I just watched the first three episodes of this. The main characters - the team leader and platoon commander - seem normal. A few others do too. But many of the characters strike me as exaggerations of quirky personalities. Much of the series seems exaggerated - the trigger happy behavior, the outlandishly incompetent officers, the racial trash talking seemed over the top. Racial slurs are commonplace in every unit that I was in, but they were not used in the way that they were used in the series. It was common to have a close-knit fire team (in real life, not the show) that included a black, hispanic, asian, and white and for each to call one another by the corresponding racial slur. It was kind of a way of showing that they were such good friends that they could get away with it. In the show, it seemed more adversarial, not like anything that I ever saw in any unit that I served in.

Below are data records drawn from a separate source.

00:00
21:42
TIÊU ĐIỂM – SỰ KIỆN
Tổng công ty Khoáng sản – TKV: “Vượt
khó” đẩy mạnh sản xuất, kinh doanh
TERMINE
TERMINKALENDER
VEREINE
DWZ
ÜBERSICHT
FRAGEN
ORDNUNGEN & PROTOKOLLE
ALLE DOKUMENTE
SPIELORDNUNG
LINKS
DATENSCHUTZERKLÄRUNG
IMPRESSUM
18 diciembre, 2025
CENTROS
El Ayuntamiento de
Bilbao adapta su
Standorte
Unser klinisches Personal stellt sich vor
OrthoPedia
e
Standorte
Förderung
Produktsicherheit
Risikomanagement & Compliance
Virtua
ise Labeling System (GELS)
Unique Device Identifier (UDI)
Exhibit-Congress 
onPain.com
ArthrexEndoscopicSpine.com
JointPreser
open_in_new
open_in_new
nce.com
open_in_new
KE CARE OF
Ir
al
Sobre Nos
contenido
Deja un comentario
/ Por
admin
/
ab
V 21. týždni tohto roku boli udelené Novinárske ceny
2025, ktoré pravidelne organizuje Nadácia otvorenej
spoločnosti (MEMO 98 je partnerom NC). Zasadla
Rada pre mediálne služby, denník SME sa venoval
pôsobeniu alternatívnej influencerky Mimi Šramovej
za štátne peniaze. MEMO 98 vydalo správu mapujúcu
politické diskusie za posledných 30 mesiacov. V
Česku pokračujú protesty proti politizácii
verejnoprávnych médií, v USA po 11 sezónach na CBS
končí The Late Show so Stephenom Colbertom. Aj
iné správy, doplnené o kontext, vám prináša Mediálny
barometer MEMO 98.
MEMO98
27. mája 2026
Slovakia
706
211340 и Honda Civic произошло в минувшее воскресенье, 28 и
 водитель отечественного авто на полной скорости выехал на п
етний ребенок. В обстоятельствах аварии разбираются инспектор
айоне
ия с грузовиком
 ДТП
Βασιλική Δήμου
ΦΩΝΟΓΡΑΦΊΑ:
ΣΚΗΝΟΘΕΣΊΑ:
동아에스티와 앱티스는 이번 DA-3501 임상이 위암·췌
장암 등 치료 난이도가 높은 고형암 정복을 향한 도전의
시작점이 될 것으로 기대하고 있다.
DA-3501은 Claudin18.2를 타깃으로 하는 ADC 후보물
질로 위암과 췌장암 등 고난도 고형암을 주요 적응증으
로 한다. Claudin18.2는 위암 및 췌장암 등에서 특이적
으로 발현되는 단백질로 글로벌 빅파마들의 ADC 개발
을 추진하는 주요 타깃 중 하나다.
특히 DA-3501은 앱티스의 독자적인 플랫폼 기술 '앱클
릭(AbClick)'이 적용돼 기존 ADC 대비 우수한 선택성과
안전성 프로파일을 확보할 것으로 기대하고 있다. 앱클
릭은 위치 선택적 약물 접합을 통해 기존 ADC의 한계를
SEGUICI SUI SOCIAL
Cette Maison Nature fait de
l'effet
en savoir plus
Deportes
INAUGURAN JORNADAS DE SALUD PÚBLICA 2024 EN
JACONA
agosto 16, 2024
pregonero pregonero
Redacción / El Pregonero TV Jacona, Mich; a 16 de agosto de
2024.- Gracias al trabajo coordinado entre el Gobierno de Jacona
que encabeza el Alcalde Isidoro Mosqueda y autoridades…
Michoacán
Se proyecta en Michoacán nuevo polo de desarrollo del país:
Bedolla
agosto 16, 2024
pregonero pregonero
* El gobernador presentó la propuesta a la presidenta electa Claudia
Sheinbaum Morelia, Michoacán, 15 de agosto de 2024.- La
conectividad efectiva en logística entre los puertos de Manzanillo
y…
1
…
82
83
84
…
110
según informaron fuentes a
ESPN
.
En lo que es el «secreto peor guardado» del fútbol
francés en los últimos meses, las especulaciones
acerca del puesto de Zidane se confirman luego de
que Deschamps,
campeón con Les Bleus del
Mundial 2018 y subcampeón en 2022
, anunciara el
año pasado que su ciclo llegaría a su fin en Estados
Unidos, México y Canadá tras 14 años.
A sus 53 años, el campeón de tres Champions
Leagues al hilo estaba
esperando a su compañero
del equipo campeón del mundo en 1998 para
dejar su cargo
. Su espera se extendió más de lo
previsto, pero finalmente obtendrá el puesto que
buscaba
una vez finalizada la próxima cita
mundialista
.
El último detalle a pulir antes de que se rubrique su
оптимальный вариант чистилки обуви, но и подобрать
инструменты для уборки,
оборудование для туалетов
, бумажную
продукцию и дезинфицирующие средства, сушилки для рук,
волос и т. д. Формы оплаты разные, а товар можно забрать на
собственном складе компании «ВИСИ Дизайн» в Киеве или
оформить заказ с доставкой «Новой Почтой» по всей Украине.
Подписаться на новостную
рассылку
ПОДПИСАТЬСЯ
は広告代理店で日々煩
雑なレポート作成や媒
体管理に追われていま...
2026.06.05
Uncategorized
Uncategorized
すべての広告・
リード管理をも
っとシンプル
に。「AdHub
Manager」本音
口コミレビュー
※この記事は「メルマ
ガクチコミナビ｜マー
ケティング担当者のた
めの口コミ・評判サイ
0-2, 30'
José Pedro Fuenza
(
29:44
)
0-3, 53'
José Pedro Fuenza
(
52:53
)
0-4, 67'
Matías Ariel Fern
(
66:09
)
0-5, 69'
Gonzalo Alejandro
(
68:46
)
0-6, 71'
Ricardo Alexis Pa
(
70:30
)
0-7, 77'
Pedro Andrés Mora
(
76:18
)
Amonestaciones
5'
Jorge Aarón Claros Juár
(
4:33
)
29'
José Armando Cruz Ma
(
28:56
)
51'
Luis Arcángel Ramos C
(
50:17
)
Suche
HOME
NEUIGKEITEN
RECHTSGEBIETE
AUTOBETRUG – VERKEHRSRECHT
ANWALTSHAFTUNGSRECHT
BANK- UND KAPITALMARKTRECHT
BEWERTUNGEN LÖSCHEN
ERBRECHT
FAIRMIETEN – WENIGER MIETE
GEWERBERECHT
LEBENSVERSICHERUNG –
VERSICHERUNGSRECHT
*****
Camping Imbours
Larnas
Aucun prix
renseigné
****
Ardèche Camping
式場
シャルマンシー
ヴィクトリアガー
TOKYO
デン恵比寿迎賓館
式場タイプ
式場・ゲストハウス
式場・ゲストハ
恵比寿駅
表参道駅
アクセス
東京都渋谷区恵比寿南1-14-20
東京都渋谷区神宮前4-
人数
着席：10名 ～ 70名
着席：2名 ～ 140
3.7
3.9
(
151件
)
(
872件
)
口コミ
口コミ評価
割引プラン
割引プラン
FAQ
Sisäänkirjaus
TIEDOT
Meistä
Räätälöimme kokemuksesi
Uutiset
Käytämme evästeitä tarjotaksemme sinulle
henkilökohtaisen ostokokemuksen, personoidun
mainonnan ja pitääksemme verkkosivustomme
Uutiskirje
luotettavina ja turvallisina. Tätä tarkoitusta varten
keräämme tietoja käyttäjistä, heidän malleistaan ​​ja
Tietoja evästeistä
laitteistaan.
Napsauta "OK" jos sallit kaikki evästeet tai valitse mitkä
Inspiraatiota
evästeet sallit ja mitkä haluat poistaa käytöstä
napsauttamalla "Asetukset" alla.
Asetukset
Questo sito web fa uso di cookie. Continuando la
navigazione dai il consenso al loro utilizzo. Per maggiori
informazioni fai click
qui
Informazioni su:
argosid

The lack of initiative shown by the leaders in the show also struck me as exaggerated. There were several instances where the platoon commander was asking permission to do something that I would expect a team leader to do without asking. It seemed like it was embellished for the screen.
Haven't seen episodes 4 through 7 and I don't see them listed on Netflix, so I probably won't get around to them.
On a side note, I also watched The Battle of Algiers. I haven't gotten around to reading A Savage War of Peace, yet, but the movie struck me as a good one to help a lay audience understand a few concepts about insurgency and COIN.